_WHAT TO PRODUCE_: When the string "Where" is part of a line in the data below, report the whole line.

_THE RECORDS_:
+===+
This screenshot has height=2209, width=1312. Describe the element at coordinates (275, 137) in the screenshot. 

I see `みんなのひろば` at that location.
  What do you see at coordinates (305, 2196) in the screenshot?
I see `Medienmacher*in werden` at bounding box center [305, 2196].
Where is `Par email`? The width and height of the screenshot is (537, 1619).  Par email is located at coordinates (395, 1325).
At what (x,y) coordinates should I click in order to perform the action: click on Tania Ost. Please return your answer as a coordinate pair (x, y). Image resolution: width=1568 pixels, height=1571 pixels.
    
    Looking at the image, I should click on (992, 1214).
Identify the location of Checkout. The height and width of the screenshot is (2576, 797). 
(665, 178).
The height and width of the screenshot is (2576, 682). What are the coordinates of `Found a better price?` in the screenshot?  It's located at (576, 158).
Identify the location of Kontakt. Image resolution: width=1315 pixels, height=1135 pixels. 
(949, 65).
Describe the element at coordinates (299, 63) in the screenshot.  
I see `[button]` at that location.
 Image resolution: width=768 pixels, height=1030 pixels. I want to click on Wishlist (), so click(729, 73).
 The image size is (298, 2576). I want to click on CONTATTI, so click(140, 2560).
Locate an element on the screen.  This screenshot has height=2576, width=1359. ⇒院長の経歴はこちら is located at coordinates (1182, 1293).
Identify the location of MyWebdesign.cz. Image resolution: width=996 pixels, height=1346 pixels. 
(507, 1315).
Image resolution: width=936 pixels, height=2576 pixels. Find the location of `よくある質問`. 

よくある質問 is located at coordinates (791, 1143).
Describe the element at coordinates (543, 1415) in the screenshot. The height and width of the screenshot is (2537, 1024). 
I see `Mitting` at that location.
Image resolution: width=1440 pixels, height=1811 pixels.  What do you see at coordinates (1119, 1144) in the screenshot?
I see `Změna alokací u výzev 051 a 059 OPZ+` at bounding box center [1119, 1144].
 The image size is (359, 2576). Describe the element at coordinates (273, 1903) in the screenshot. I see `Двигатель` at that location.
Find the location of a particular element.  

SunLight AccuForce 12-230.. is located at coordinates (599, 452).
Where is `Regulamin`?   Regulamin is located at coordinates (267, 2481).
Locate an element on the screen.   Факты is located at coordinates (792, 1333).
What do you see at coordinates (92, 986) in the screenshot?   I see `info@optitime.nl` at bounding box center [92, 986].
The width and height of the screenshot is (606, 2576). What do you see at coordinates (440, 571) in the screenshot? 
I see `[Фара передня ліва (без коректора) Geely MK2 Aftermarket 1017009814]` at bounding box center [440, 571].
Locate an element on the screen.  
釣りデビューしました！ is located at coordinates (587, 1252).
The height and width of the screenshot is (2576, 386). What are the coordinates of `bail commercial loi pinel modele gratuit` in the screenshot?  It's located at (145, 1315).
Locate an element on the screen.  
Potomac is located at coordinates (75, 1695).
+===+
_OUTPUT_:
Where is `Par email`? The width and height of the screenshot is (537, 1619).  Par email is located at coordinates (395, 1325).
Where is `Regulamin`?   Regulamin is located at coordinates (267, 2481).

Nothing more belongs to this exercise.